(Stored items)
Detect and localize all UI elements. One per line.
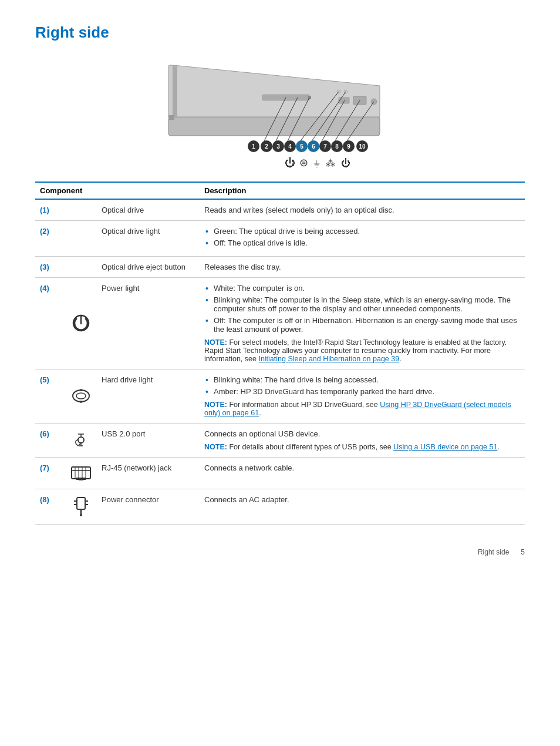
table-row: (8)Power connectorConnects an AC adapter… — [35, 489, 525, 525]
note-link[interactable]: Using a USB device on page 51 — [393, 443, 497, 451]
col-header-component: Component — [35, 182, 200, 199]
row-description: Connects an optional USB device. NOTE: F… — [200, 424, 525, 458]
footer-page: 5 — [521, 548, 525, 556]
svg-text:8: 8 — [335, 143, 339, 150]
svg-rect-3 — [173, 66, 177, 117]
table-row: (1)Optical driveReads and writes (select… — [35, 199, 525, 221]
desc-bullet: White: The computer is on. — [204, 284, 520, 293]
desc-bullet: Blinking white: The hard drive is being … — [204, 375, 520, 384]
page-title: Right side — [35, 23, 525, 42]
svg-point-70 — [80, 514, 82, 516]
svg-point-48 — [76, 393, 86, 399]
row-description: Reads and writes (select models only) to… — [200, 199, 525, 221]
note-label: NOTE: — [204, 401, 227, 409]
row-number: (6) — [35, 424, 65, 458]
svg-text:9: 9 — [347, 143, 350, 150]
note-block: NOTE: For details about different types … — [204, 443, 520, 451]
svg-point-51 — [78, 437, 84, 443]
row-component-name: RJ-45 (network) jack — [97, 458, 200, 489]
row-number: (3) — [35, 257, 65, 278]
svg-rect-7 — [339, 98, 349, 103]
row-icon — [65, 221, 97, 257]
row-component-name: Hard drive light — [97, 369, 200, 424]
row-number: (7) — [35, 458, 65, 489]
row-icon — [65, 278, 97, 369]
row-number: (4) — [35, 278, 65, 369]
note-block: NOTE: For information about HP 3D DriveG… — [204, 401, 520, 417]
svg-text:7: 7 — [323, 143, 327, 150]
row-component-name: Optical drive light — [97, 221, 200, 257]
svg-text:⁂: ⁂ — [326, 158, 335, 168]
row-icon — [65, 199, 97, 221]
svg-text:⏻: ⏻ — [341, 158, 350, 168]
col-header-description: Description — [200, 182, 525, 199]
row-description: Connects an AC adapter. — [200, 489, 525, 525]
row-icon — [65, 424, 97, 458]
row-description: Blinking white: The hard drive is being … — [200, 369, 525, 424]
svg-marker-2 — [173, 65, 380, 117]
svg-text:10: 10 — [359, 143, 366, 150]
row-icon — [65, 369, 97, 424]
footer-label: Right side — [478, 548, 509, 556]
svg-text:⏚: ⏚ — [314, 158, 320, 168]
row-description: Green: The optical drive is being access… — [200, 221, 525, 257]
note-link[interactable]: Initiating Sleep and Hibernation on page… — [258, 355, 399, 363]
note-label: NOTE: — [204, 338, 227, 347]
desc-text: Connects an AC adapter. — [204, 495, 289, 504]
desc-list: Green: The optical drive is being access… — [204, 227, 520, 247]
row-component-name: Optical drive — [97, 199, 200, 221]
desc-bullet: Green: The optical drive is being access… — [204, 227, 520, 236]
svg-text:1: 1 — [252, 143, 255, 150]
note-text: For details about different types of USB… — [229, 443, 393, 451]
svg-rect-64 — [77, 498, 85, 509]
note-label: NOTE: — [204, 443, 227, 451]
table-row: (7)RJ-45 (network) jackConnects a networ… — [35, 458, 525, 489]
page-footer: Right side 5 — [35, 548, 525, 556]
desc-bullet: Off: The computer is off or in Hibernati… — [204, 316, 520, 334]
row-component-name: Power connector — [97, 489, 200, 525]
svg-text:2: 2 — [265, 143, 268, 150]
row-number: (2) — [35, 221, 65, 257]
laptop-diagram-svg: 1 2 3 4 5 6 7 8 9 10 — [133, 53, 427, 171]
row-number: (1) — [35, 199, 65, 221]
desc-bullet: Amber: HP 3D DriveGuard has temporarily … — [204, 387, 520, 396]
row-component-name: Optical drive eject button — [97, 257, 200, 278]
row-description: Connects a network cable. — [200, 458, 525, 489]
desc-list: White: The computer is on.Blinking white… — [204, 284, 520, 334]
desc-text: Reads and writes (select models only) to… — [204, 206, 394, 214]
svg-text:⏻: ⏻ — [285, 157, 295, 169]
desc-bullet: Blinking white: The computer is in the S… — [204, 295, 520, 313]
svg-rect-0 — [168, 65, 173, 118]
row-icon — [65, 458, 97, 489]
svg-rect-56 — [72, 467, 90, 479]
table-row: (5)Hard drive lightBlinking white: The h… — [35, 369, 525, 424]
note-block: NOTE: For select models, the Intel® Rapi… — [204, 338, 520, 363]
svg-point-47 — [73, 390, 89, 402]
svg-text:5: 5 — [300, 143, 303, 150]
row-component-name: USB 2.0 port — [97, 424, 200, 458]
svg-text:⊜: ⊜ — [299, 157, 308, 169]
row-description: White: The computer is on.Blinking white… — [200, 278, 525, 369]
svg-text:4: 4 — [288, 143, 292, 150]
svg-text:6: 6 — [312, 143, 315, 150]
row-icon — [65, 489, 97, 525]
table-row: (3)Optical drive eject buttonReleases th… — [35, 257, 525, 278]
table-row: (6)USB 2.0 portConnects an optional USB … — [35, 424, 525, 458]
table-row: (2)Optical drive lightGreen: The optical… — [35, 221, 525, 257]
row-component-name: Power light — [97, 278, 200, 369]
desc-text: Releases the disc tray. — [204, 263, 281, 271]
desc-text: Connects a network cable. — [204, 463, 294, 472]
row-number: (8) — [35, 489, 65, 525]
desc-text: Connects an optional USB device. — [204, 429, 320, 438]
row-icon — [65, 257, 97, 278]
components-table: Component Description (1)Optical driveRe… — [35, 182, 525, 525]
desc-bullet: Off: The optical drive is idle. — [204, 238, 520, 247]
table-row: (4)Power lightWhite: The computer is on.… — [35, 278, 525, 369]
laptop-diagram: 1 2 3 4 5 6 7 8 9 10 — [35, 53, 525, 171]
note-text: For information about HP 3D DriveGuard, … — [229, 401, 380, 409]
row-description: Releases the disc tray. — [200, 257, 525, 278]
svg-text:3: 3 — [276, 143, 280, 150]
desc-list: Blinking white: The hard drive is being … — [204, 375, 520, 396]
row-number: (5) — [35, 369, 65, 424]
svg-rect-4 — [168, 115, 174, 120]
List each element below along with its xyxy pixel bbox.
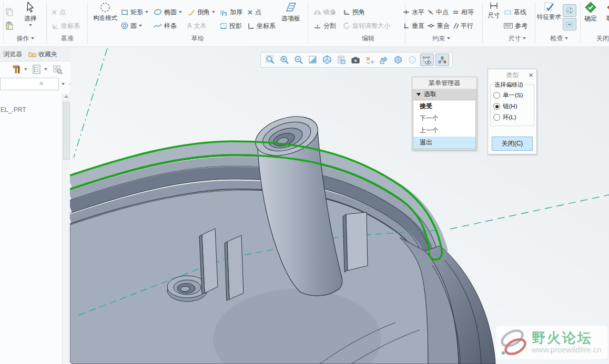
constraint-equal[interactable]: 相等 bbox=[452, 6, 474, 18]
tools-hammer-icon[interactable] bbox=[12, 65, 21, 74]
menu-manager: 菜单管理器 选取 接受 下一个 上一个 退出 bbox=[412, 77, 477, 150]
radio-single[interactable]: 单一(S) bbox=[493, 90, 533, 101]
rectangle-tool[interactable]: 矩形 bbox=[121, 6, 148, 18]
model-rib-right[interactable] bbox=[343, 212, 368, 272]
radio-loop[interactable]: 环(L) bbox=[493, 112, 533, 123]
group-label-datum: 基准 bbox=[53, 34, 82, 43]
constraint-horizontal[interactable]: 水平 bbox=[403, 6, 424, 18]
csys-tool[interactable]: 坐标系 bbox=[247, 20, 276, 32]
spin-center-button[interactable] bbox=[435, 54, 449, 66]
paste-icon bbox=[5, 22, 14, 30]
search-input[interactable] bbox=[0, 78, 59, 90]
datum-display-button[interactable] bbox=[363, 54, 376, 66]
view-manager-button[interactable] bbox=[378, 54, 390, 66]
scrollbar-thumb[interactable] bbox=[63, 102, 70, 160]
group-label-inspect[interactable]: 检查 bbox=[544, 34, 574, 43]
construction-mode-button[interactable]: 构造模式 bbox=[88, 2, 122, 31]
constraint-coincident[interactable]: 重合 bbox=[427, 20, 450, 32]
favorites-folder-icon bbox=[28, 51, 36, 57]
overlapping-geometry-toggle[interactable] bbox=[563, 4, 576, 17]
radio-chain[interactable]: 链(H) bbox=[493, 101, 533, 112]
menu-item-accept[interactable]: 接受 bbox=[413, 100, 475, 112]
view-orientation-button[interactable] bbox=[321, 54, 333, 66]
saved-views-button[interactable] bbox=[335, 54, 348, 66]
radio-selected-icon bbox=[493, 103, 500, 110]
constraint-vertical[interactable]: 垂直 bbox=[403, 20, 424, 32]
close-icon[interactable]: ✕ bbox=[529, 72, 533, 79]
highlight-open-ends-toggle[interactable] bbox=[563, 18, 576, 30]
ellipse-icon bbox=[154, 9, 162, 15]
view-orientation-icon bbox=[322, 55, 332, 65]
menu-item-next[interactable]: 下一个 bbox=[413, 112, 475, 124]
group-divider bbox=[308, 2, 308, 43]
palette-label: 选项板 bbox=[281, 14, 300, 23]
csys-button: 坐标系 bbox=[52, 20, 80, 32]
display-style-button[interactable] bbox=[392, 54, 404, 66]
project-tool[interactable]: 投影 bbox=[220, 20, 242, 32]
group-label-constrain[interactable]: 约束 bbox=[425, 34, 458, 43]
model-rib-middle[interactable] bbox=[225, 235, 243, 300]
constraint-parallel[interactable]: 平行 bbox=[452, 20, 473, 32]
rectangle-icon bbox=[121, 9, 128, 16]
baseline-button[interactable]: 基线 bbox=[504, 6, 526, 18]
tree-settings-icon[interactable] bbox=[53, 65, 63, 75]
copy-icon bbox=[5, 8, 14, 16]
transparent-style-button[interactable] bbox=[406, 54, 419, 66]
select-button[interactable]: 选择 bbox=[19, 2, 42, 31]
watermark-url: www.proewildfire.cn bbox=[532, 346, 602, 354]
feature-requirements-button[interactable]: 特征要求 bbox=[536, 2, 562, 31]
tree-scrollbar[interactable] bbox=[62, 93, 70, 364]
zoom-out-button[interactable] bbox=[292, 54, 305, 66]
tab-favorites[interactable]: 收藏夹 bbox=[25, 47, 60, 61]
model-rib-left[interactable] bbox=[199, 228, 218, 294]
paste-button[interactable] bbox=[5, 20, 14, 32]
group-label-dimension[interactable]: 尺寸 bbox=[501, 34, 533, 43]
zoom-in-button[interactable] bbox=[278, 54, 291, 66]
midpoint-constraint-icon bbox=[427, 9, 434, 15]
type-dialog-titlebar[interactable]: 类型 ✕ bbox=[488, 69, 536, 81]
cancel-label: 取消 bbox=[606, 14, 609, 23]
tree-filter-list-icon[interactable] bbox=[32, 65, 41, 74]
chevron-down-icon bbox=[523, 37, 526, 39]
menu-item-quit[interactable]: 退出 bbox=[413, 137, 475, 149]
chevron-down-icon[interactable] bbox=[44, 68, 47, 70]
repaint-button[interactable] bbox=[307, 54, 319, 66]
group-label-operations[interactable]: 操作 bbox=[11, 34, 40, 43]
menu-manager-title[interactable]: 菜单管理器 bbox=[412, 77, 476, 89]
thicken-tool[interactable]: 加厚 bbox=[220, 6, 242, 18]
chevron-down-icon[interactable] bbox=[24, 68, 27, 70]
point-tool[interactable]: 点 bbox=[247, 6, 261, 18]
image-capture-button[interactable] bbox=[349, 54, 362, 66]
baseline-icon bbox=[504, 9, 512, 15]
annotation-display-button[interactable] bbox=[420, 54, 434, 66]
cancel-button[interactable]: 取消 bbox=[603, 2, 609, 31]
palette-button[interactable]: 选项板 bbox=[277, 2, 305, 31]
dimension-button[interactable]: 尺寸 bbox=[485, 2, 503, 31]
ellipse-tool[interactable]: 椭圆 bbox=[154, 6, 182, 18]
copy-button[interactable] bbox=[5, 6, 14, 18]
menu-item-previous[interactable]: 上一个 bbox=[413, 124, 475, 137]
tab-browser[interactable]: 浏览器 bbox=[0, 47, 25, 61]
chevron-down-icon bbox=[179, 11, 182, 13]
circle-tool[interactable]: 圆 bbox=[121, 20, 142, 32]
reference-button[interactable]: REF 参考 bbox=[504, 20, 527, 32]
forum-logo-icon bbox=[498, 327, 532, 358]
menu-section-select[interactable]: 选取 bbox=[412, 89, 476, 100]
spin-center-icon bbox=[438, 55, 447, 65]
refit-button[interactable] bbox=[264, 54, 277, 66]
type-close-button[interactable]: 关闭(C) bbox=[492, 137, 533, 151]
model-tree-item[interactable]: EL_.PRT bbox=[1, 106, 26, 113]
divide-button[interactable]: 分割 bbox=[313, 20, 336, 32]
chamfer-tool[interactable]: 倒角 bbox=[187, 6, 215, 18]
group-divider bbox=[3, 2, 4, 43]
transparent-style-icon bbox=[408, 55, 417, 65]
clear-search-icon[interactable]: ✕ bbox=[39, 80, 44, 87]
section-collapse-icon bbox=[417, 93, 421, 96]
scroll-up-icon[interactable] bbox=[64, 95, 68, 98]
constraint-midpoint[interactable]: 中点 bbox=[427, 6, 449, 18]
chevron-down-icon[interactable] bbox=[62, 83, 65, 85]
view-manager-icon bbox=[379, 55, 389, 65]
corner-button[interactable]: 拐角 bbox=[343, 6, 365, 18]
spline-tool[interactable]: 样条 bbox=[154, 20, 177, 32]
ok-button[interactable]: 确定 bbox=[581, 2, 601, 31]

_About this task_. The word to find is "palette". Copy every line of the data that holds it.

_Solution for this exercise_.
palette-label: 选项板 bbox=[281, 14, 300, 23]
palette-button[interactable]: 选项板 bbox=[277, 2, 305, 31]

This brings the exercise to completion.